• [TASK OBJECTIVE]:
Transcribe the following entries letter for letter, without the pictures.

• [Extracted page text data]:

◇ ◇ ◇ ◇ ◇ ◇ ◇

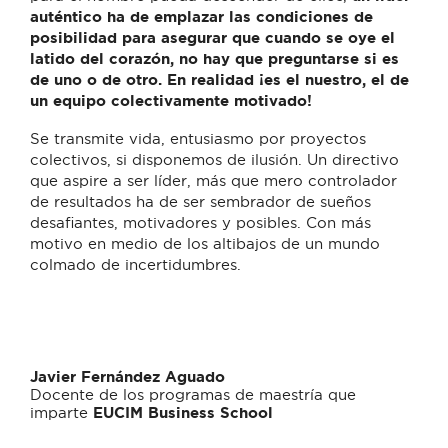
auténtico ha de emplazar las condiciones de
posibilidad para asegurar que cuando se oye el
latido del corazón, no hay que preguntarse si es
de uno o de otro. En realidad ¡es el nuestro, el de
un equipo colectivamente motivado!
Se transmite vida, entusiasmo por proyectos
colectivos, si disponemos de ilusión. Un directivo
que aspire a ser líder, más que mero controlador
de resultados ha de ser sembrador de sueños
desafiantes, motivadores y posibles. Con más
motivo en medio de los altibajos de un mundo
colmado de incertidumbres.
Javier Fernández Aguado
Docente de los programas de maestría que
imparte
EUCIM Business School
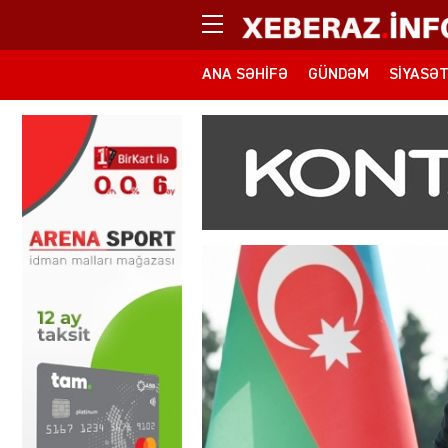
ANA SƏHIFƏ
GÜNDƏM
SIYASƏ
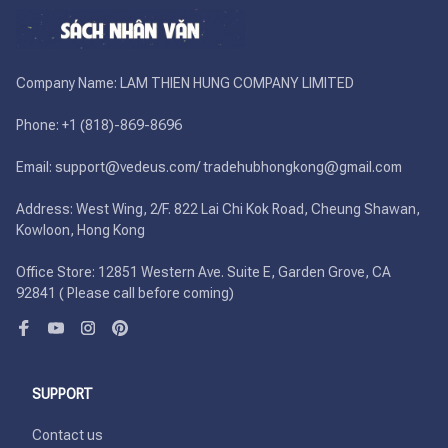
Company Name: LAM THIEN HUNG COMPANY LIMITED

Phone: +1 (818)-869-8696 

Email: support@vedeus.com/ tradehubhongkong@gmail.com

Address: West Wing, 2/F. 822 Lai Chi Kok Road, Cheung Shawan, 
Kowloon, Hong Kong

Office Store: 12851 Western Ave. Suite E, Garden Grove, CA 
92841 ( Please call before coming)
SUPPORT
Contact us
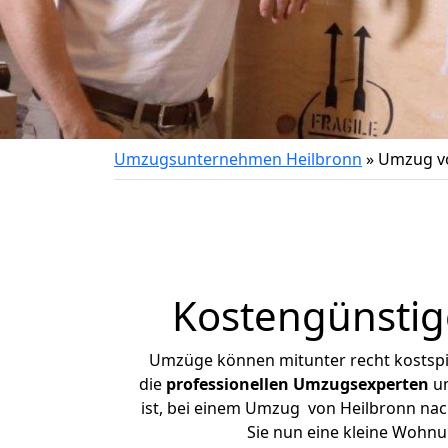
Umzugsunternehmen Heilbronn
»
Umzug vo
Kostengünstig
Umzüge können mitunter recht kostspiel
die
professionellen Umzugsexperten
un
ist, bei einem Umzug von Heilbronn nach
Sie nun eine kleine Wohn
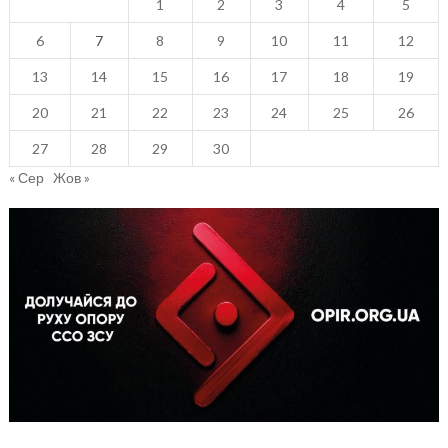
1
2
3
4
5
6
7
8
9
10
11
12
13
14
15
16
17
18
19
20
21
22
23
24
25
26
27
28
29
30
« Сер
Жов »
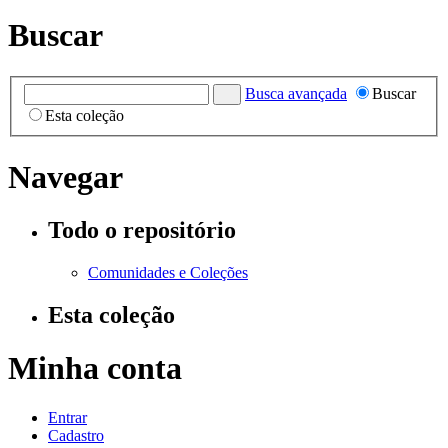
Buscar
Busca avançada
Buscar
Esta coleção
Navegar
Todo o repositório
Comunidades e Coleções
Esta coleção
Minha conta
Entrar
Cadastro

◇ ◇ ◇ ◇ ◇ ◇ ◇

• [EXPECTED ANSWER]:
auténtico ha de emplazar las condiciones de
posibilidad para asegurar que cuando se oye el
latido del corazón, no hay que preguntarse si es
de uno o de otro. En realidad ¡es el nuestro, el de
un equipo colectivamente motivado!
Se transmite vida, entusiasmo por proyectos
colectivos, si disponemos de ilusión. Un directivo
que aspire a ser líder, más que mero controlador
de resultados ha de ser sembrador de sueños
desafiantes, motivadores y posibles. Con más
motivo en medio de los altibajos de un mundo
colmado de incertidumbres.
Javier Fernández Aguado
Docente de los programas de maestría que
imparte
EUCIM Business School
ANA SƏHIFƏ
GÜNDƏM
SIYASƏ
Company Name: LAM THIEN HUNG COMPANY LIMITED

Phone: +1 (818)-869-8696 

Email: support@vedeus.com/ tradehubhongkong@gmail.com

Address: West Wing, 2/F. 822 Lai Chi Kok Road, Cheung Shawan, 
Kowloon, Hong Kong

Office Store: 12851 Western Ave. Suite E, Garden Grove, CA 
92841 ( Please call before coming)
SUPPORT
Contact us
Umzugsunternehmen Heilbronn
»
Umzug vo
Kostengünstig
Umzüge können mitunter recht kostspiel
die
professionellen Umzugsexperten
un
ist, bei einem Umzug von Heilbronn nach
Sie nun eine kleine Wohn
1
2
3
4
5
6
7
8
9
10
11
12
13
14
15
16
17
18
19
20
21
22
23
24
25
26
27
28
29
30
« Сер
Жов »
Buscar
Busca avançada
Buscar
Esta coleção
Navegar
Todo o repositório
Comunidades e Coleções
Esta coleção
Minha conta
Entrar
Cadastro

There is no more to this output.